とっておきのものに、出会えたと思っていたんだけどさ
今年の春にエレキギターをお迎えした。
畏まった理由は無いけれど、自分の好きな季節、多趣味になってみたいという漠然とした理由から。
でも全然練習してないし、誰かに聴いてもらおうなんてこれっぽっちも思ってない。ギターを眺めるだけで、肩から掛けるだけで、心躍ってしまう。
だから私は周囲の友達にも、どんなに仲が良くても伝えることはなく、自分だけの秘密というか心の中だけでウキウキしているだけで十分だった。
でも、11月。卒業式での校歌練習といって音楽の先生が学校に来た。その時に今更、自己紹介(?)といわれ、クラスの皆は音楽に纏わる話をしていた。着々と私の番が近づいてくる。私の番が来てマイクを渡された。
つい私は「まだ、誰にも言ってないんだけど……」とクラス50人を前に明らかにしてしまった。
それから「びっくりだよ〜」「今度聴かせてよ」など言われ、全然練習してないから下手だよ〜ごめんねと言いその場から立ち去った。
その日から、心の中での密かなウキウキといった感情。
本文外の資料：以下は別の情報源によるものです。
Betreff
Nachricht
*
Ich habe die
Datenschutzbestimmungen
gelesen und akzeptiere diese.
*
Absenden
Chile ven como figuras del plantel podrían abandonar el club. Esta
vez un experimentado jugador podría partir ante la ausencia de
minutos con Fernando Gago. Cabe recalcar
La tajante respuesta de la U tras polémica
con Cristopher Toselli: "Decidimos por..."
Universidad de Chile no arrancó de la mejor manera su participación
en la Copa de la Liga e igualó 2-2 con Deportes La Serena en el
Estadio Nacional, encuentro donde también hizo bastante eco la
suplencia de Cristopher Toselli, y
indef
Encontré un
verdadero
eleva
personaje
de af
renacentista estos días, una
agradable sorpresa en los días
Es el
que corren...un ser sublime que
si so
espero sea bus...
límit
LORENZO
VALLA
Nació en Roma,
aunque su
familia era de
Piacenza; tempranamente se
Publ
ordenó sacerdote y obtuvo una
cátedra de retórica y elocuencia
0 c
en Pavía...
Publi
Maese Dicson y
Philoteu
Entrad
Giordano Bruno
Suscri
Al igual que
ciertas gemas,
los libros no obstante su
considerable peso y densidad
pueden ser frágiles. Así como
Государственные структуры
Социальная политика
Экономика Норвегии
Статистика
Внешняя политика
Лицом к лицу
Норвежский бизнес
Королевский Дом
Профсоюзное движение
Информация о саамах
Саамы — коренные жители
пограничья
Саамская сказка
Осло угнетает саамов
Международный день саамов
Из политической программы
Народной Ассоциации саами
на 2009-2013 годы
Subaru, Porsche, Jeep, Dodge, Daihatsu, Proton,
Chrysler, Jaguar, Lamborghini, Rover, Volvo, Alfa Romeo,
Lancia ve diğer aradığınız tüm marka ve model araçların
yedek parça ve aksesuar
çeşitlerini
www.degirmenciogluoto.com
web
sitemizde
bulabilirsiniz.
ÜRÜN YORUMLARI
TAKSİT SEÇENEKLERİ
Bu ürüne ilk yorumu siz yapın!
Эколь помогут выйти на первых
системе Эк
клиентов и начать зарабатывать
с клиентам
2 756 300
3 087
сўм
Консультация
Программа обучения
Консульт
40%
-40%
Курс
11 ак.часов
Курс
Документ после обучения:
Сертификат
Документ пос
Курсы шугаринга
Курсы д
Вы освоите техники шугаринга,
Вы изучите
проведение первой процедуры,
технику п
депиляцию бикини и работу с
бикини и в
大事なもの、宝物に似たようなものが無くなってしまったような気がしてならない。
自分にとって心躍ることは、自分自身だけで大事にしていく、それで十分だったじゃん……隣の家がピアノの教室なんだ〜とか言えばよかった。
と思った、思ってしまった。
私にとっての宝物って
とっておきのものって、なんなのだろう。